Mon, 12 Aug 2002

Government targets corruption under new plan

Berni K. Moestafa, The Jakarta Post, Jakarta

Legal experts call it wishful thinking, but a government- sponsored plan to eradicate corruption promises to speed up efforts to catch corruptors and recoup public funds.

Dubbed as "urgent and strategic enforcement action", the plan is one of five a joint government team is working on to the overhaul the country's discredited legal system.

Team member and director of law and human rights at the National Development Planning Board (Bappenas) Diani Sadiawati said the government expected the plan would strengthen the public's waning confidence in the badly tainted legal system.

The plan sounded ambitious, she admitted, but was necessary in view of public distrust in the law.

"It may take only one successful case to show the public the government is serious in tackling corruption," Diani said on Friday.

Corruption has become endemic in Indonesia and commonplace among officials at virtually all levels in the legal system, according to a recent report by Indonesian Corruption Watch (ICW).

Court cases over the past few months have ended with dubious verdicts, many of which hurt foreign companies and damaged Indonesia's image.

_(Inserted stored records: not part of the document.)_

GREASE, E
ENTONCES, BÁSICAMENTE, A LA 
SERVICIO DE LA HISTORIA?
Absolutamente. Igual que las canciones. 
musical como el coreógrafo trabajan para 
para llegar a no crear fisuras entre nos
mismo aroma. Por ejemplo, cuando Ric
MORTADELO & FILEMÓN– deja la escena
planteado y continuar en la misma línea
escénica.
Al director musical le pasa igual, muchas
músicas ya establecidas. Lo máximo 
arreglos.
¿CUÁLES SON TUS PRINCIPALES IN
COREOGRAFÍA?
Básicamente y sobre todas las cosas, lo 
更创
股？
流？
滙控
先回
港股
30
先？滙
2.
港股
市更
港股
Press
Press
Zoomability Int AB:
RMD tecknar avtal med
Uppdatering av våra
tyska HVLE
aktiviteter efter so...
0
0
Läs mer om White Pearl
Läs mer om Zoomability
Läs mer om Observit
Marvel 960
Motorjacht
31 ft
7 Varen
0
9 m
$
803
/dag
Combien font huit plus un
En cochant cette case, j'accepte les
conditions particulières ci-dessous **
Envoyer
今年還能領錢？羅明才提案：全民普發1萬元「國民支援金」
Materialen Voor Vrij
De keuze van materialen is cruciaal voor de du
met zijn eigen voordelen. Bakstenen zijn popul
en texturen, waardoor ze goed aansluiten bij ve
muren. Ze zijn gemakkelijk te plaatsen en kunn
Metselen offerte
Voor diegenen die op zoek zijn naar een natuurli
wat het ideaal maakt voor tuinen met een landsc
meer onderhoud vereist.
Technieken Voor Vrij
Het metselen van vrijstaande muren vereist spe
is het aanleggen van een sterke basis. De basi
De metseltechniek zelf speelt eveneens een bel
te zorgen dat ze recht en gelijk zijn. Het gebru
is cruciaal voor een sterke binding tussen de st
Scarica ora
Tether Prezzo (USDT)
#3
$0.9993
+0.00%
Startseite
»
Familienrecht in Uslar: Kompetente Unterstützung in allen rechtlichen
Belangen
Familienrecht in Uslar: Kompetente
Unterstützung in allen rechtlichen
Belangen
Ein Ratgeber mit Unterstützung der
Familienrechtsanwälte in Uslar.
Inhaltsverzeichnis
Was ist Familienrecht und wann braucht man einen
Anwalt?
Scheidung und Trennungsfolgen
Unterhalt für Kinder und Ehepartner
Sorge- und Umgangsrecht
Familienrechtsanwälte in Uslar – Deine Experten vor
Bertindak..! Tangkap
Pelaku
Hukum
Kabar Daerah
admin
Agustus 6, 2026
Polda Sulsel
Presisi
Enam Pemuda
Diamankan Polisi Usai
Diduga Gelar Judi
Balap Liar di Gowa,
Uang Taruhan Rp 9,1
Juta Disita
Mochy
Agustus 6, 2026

In January the joint team began its work on an action plan to reform the country's legal system. The plan is expected to be completed this year with programs running through 2004.

Partly funded by donor countries under the Partnership for Governance Reform, it covers four aspects: new legislation, and reform in the Attorney General's Office, the judiciary and the National Police.

The fifth deals with corruption and lays out five measures for dealing with corruption cases. These measures fall mainly under the jurisdiction of the Attorney General's Office.

The measures include efforts to speed up investigations into ongoing corruption cases, with the aim of improving the teamworking between related institutions, including the National Ombudsman Commission and the Public Servants' Wealth Audit Commission (KPKPN).

A second measure is to monitor cases prosecutors are currently dealing with to collect accurate information on them. A third is to analyze past investigations, charges by prosecutors and court verdicts.

Step four concerns efforts to recoup public funds in corruption cases where the defendant has died. The fifth and final measure is to calculate the amount of money that has been misappropriated, but which convicted corruptors are allegedly unable to repay.

Legal experts, however, said the plan resembled more a wish list than an action-oriented plan to get speedy results on the ground.

Noted lawyer Todung Mulya Lubis earlier that the plan seemed to rely too much on the bureaucracy for its implementation.

Prominent corporate lawyer Kartini Mulyadi said the plan reflected no sense of emergency.

She also raised concern over leaving the plan in the hands of the people responsible for the current state of the legal system.

"We have here a patient who does not admit he is sick," she said, referring to the institutions that made up the joint team.

ICW chairman Teten Masduki said that going after corruptors would be ineffective, without first cleaning up corruption within the judiciary.

"Can a program as extensive as this be implemented under the present political realities?" Teten asked during a Thursday discussion to comment on the action plan.